[Data entries]
——————
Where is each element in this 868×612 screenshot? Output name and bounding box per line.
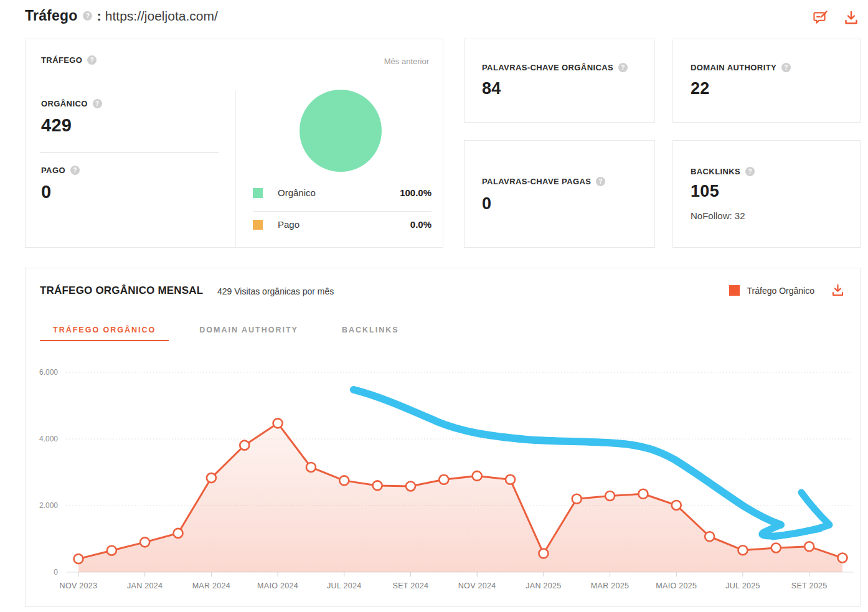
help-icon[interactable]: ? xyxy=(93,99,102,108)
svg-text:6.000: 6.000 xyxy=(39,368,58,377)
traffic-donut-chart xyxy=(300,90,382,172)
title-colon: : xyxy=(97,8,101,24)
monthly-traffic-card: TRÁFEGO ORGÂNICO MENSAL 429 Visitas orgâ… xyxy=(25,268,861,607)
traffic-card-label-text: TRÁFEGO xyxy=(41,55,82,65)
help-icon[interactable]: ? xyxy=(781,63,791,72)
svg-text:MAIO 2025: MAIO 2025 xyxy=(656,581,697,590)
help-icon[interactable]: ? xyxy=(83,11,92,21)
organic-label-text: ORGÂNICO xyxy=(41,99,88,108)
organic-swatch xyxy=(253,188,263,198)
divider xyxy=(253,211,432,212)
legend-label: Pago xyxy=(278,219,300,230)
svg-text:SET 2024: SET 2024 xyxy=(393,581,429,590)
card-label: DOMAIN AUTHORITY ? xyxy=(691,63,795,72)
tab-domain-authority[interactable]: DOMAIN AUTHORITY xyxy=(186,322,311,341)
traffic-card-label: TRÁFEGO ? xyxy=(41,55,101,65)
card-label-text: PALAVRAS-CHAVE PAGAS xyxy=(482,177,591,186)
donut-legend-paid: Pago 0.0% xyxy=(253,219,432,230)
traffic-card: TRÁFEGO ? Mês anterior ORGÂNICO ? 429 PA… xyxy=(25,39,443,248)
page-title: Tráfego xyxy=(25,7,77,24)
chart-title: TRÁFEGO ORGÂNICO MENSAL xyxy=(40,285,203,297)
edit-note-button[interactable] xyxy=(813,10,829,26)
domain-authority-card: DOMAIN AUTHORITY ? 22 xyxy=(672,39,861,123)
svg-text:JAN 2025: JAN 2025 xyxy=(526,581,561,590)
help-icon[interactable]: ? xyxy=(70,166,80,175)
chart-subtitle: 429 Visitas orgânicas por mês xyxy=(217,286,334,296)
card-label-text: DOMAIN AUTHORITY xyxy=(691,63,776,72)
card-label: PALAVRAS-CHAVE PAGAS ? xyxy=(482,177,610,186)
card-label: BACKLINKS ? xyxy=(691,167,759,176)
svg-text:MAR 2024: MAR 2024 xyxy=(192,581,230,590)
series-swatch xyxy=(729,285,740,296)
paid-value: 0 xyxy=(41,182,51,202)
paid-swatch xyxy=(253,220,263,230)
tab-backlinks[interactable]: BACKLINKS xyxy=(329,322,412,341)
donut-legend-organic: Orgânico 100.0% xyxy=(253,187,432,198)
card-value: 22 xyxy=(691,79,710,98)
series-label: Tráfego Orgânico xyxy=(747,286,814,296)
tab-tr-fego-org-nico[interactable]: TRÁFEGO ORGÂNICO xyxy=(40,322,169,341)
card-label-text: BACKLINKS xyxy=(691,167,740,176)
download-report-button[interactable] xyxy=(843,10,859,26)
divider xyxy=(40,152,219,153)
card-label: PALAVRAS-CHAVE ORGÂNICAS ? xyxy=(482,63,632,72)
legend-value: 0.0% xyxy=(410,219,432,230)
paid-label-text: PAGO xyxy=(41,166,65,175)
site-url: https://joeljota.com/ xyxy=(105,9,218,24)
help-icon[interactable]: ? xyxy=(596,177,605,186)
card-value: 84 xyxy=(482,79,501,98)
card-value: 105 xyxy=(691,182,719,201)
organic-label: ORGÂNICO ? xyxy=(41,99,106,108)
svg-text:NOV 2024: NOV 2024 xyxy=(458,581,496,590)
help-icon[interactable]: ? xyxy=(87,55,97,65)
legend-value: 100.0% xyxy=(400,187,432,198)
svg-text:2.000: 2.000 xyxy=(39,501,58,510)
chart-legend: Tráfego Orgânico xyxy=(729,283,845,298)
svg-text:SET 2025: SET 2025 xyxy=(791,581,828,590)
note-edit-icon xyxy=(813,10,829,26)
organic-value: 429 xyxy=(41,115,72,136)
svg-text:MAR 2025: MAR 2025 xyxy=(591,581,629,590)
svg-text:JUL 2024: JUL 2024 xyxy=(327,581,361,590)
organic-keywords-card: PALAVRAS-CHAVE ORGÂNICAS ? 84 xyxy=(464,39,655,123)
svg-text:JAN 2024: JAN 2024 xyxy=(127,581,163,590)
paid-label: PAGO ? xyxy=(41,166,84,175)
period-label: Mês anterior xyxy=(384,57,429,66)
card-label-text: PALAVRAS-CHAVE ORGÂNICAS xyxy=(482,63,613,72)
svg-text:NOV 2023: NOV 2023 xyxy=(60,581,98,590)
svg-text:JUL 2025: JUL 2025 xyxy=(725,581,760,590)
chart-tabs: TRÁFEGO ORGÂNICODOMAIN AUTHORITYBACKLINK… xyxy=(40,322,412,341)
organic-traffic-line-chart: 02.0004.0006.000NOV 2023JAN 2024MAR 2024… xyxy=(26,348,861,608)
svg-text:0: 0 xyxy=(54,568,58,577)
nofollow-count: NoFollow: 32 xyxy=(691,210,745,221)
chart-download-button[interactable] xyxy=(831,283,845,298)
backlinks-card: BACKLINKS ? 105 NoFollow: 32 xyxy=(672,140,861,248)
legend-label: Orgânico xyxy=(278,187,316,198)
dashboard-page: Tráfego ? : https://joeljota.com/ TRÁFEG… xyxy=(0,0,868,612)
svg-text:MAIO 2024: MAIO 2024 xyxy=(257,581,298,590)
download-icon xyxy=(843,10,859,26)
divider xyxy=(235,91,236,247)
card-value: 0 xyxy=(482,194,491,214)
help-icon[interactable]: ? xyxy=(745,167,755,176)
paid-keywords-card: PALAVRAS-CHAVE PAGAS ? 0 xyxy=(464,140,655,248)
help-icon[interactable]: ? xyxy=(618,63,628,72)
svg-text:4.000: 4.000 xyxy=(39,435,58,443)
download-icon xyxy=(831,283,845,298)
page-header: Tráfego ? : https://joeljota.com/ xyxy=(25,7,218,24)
——————
ASSIGNED TASK: Without any pictures, please reproduce the full set of entries.

EXERCISE RESULT:
Where is each element in this 868×612 screenshot? Output name and bounding box per line.
help-icon[interactable]: ? xyxy=(93,99,102,108)
svg-text:6.000: 6.000 xyxy=(39,368,58,377)
traffic-donut-chart xyxy=(300,90,382,172)
title-colon: : xyxy=(97,8,101,24)
monthly-traffic-card: TRÁFEGO ORGÂNICO MENSAL 429 Visitas orgâ… xyxy=(25,268,861,607)
traffic-card-label-text: TRÁFEGO xyxy=(41,55,82,65)
help-icon[interactable]: ? xyxy=(781,63,791,72)
svg-text:MAIO 2025: MAIO 2025 xyxy=(656,581,697,590)
help-icon[interactable]: ? xyxy=(83,11,92,21)
organic-label-text: ORGÂNICO xyxy=(41,99,88,108)
organic-swatch xyxy=(253,188,263,198)
divider xyxy=(253,211,432,212)
legend-label: Pago xyxy=(278,219,300,230)
svg-text:SET 2024: SET 2024 xyxy=(393,581,429,590)
card-label: DOMAIN AUTHORITY ? xyxy=(691,63,795,72)
tab-domain-authority[interactable]: DOMAIN AUTHORITY xyxy=(186,322,311,341)
traffic-card-label: TRÁFEGO ? xyxy=(41,55,101,65)
card-label-text: PALAVRAS-CHAVE PAGAS xyxy=(482,177,591,186)
donut-legend-paid: Pago 0.0% xyxy=(253,219,432,230)
traffic-card: TRÁFEGO ? Mês anterior ORGÂNICO ? 429 PA… xyxy=(25,39,443,248)
page-title: Tráfego xyxy=(25,7,77,24)
chart-title: TRÁFEGO ORGÂNICO MENSAL xyxy=(40,285,203,297)
edit-note-button[interactable] xyxy=(813,10,829,26)
domain-authority-card: DOMAIN AUTHORITY ? 22 xyxy=(672,39,861,123)
svg-text:JAN 2025: JAN 2025 xyxy=(526,581,561,590)
help-icon[interactable]: ? xyxy=(70,166,80,175)
chart-subtitle: 429 Visitas orgânicas por mês xyxy=(217,286,334,296)
card-label-text: DOMAIN AUTHORITY xyxy=(691,63,776,72)
card-label: PALAVRAS-CHAVE PAGAS ? xyxy=(482,177,610,186)
card-label: BACKLINKS ? xyxy=(691,167,759,176)
svg-text:MAR 2024: MAR 2024 xyxy=(192,581,230,590)
series-swatch xyxy=(729,285,740,296)
paid-value: 0 xyxy=(41,182,51,202)
paid-swatch xyxy=(253,220,263,230)
tab-backlinks[interactable]: BACKLINKS xyxy=(329,322,412,341)
donut-legend-organic: Orgânico 100.0% xyxy=(253,187,432,198)
card-value: 22 xyxy=(691,79,710,98)
series-label: Tráfego Orgânico xyxy=(747,286,814,296)
tab-tr-fego-org-nico[interactable]: TRÁFEGO ORGÂNICO xyxy=(40,322,169,341)
card-label-text: BACKLINKS xyxy=(691,167,740,176)
download-report-button[interactable] xyxy=(843,10,859,26)
divider xyxy=(40,152,219,153)
card-label: PALAVRAS-CHAVE ORGÂNICAS ? xyxy=(482,63,632,72)
legend-value: 0.0% xyxy=(410,219,432,230)
paid-label-text: PAGO xyxy=(41,166,65,175)
site-url: https://joeljota.com/ xyxy=(105,9,218,24)
help-icon[interactable]: ? xyxy=(596,177,605,186)
card-value: 84 xyxy=(482,79,501,98)
card-value: 105 xyxy=(691,182,719,201)
organic-label: ORGÂNICO ? xyxy=(41,99,106,108)
svg-text:NOV 2024: NOV 2024 xyxy=(458,581,496,590)
help-icon[interactable]: ? xyxy=(87,55,97,65)
legend-value: 100.0% xyxy=(400,187,432,198)
svg-text:2.000: 2.000 xyxy=(39,501,58,510)
chart-legend: Tráfego Orgânico xyxy=(729,283,845,298)
svg-text:SET 2025: SET 2025 xyxy=(791,581,828,590)
note-edit-icon xyxy=(813,10,829,26)
organic-value: 429 xyxy=(41,115,72,136)
svg-text:MAR 2025: MAR 2025 xyxy=(591,581,629,590)
svg-text:JUL 2024: JUL 2024 xyxy=(327,581,361,590)
organic-keywords-card: PALAVRAS-CHAVE ORGÂNICAS ? 84 xyxy=(464,39,655,123)
svg-text:JAN 2024: JAN 2024 xyxy=(127,581,163,590)
paid-label: PAGO ? xyxy=(41,166,84,175)
period-label: Mês anterior xyxy=(384,57,429,66)
card-label-text: PALAVRAS-CHAVE ORGÂNICAS xyxy=(482,63,613,72)
svg-text:NOV 2023: NOV 2023 xyxy=(60,581,98,590)
svg-text:JUL 2025: JUL 2025 xyxy=(725,581,760,590)
chart-tabs: TRÁFEGO ORGÂNICODOMAIN AUTHORITYBACKLINK… xyxy=(40,322,412,341)
organic-traffic-line-chart: 02.0004.0006.000NOV 2023JAN 2024MAR 2024… xyxy=(26,348,861,608)
svg-text:0: 0 xyxy=(54,568,58,577)
nofollow-count: NoFollow: 32 xyxy=(691,210,745,221)
chart-download-button[interactable] xyxy=(831,283,845,298)
backlinks-card: BACKLINKS ? 105 NoFollow: 32 xyxy=(672,140,861,248)
legend-label: Orgânico xyxy=(278,187,316,198)
dashboard-page: Tráfego ? : https://joeljota.com/ TRÁFEG… xyxy=(0,0,868,612)
svg-text:MAIO 2024: MAIO 2024 xyxy=(257,581,298,590)
download-icon xyxy=(843,10,859,26)
divider xyxy=(235,91,236,247)
card-value: 0 xyxy=(482,194,491,214)
help-icon[interactable]: ? xyxy=(745,167,755,176)
paid-keywords-card: PALAVRAS-CHAVE PAGAS ? 0 xyxy=(464,140,655,248)
help-icon[interactable]: ? xyxy=(618,63,628,72)
svg-text:4.000: 4.000 xyxy=(39,435,58,443)
download-icon xyxy=(831,283,845,298)
page-header: Tráfego ? : https://joeljota.com/ xyxy=(25,7,218,24)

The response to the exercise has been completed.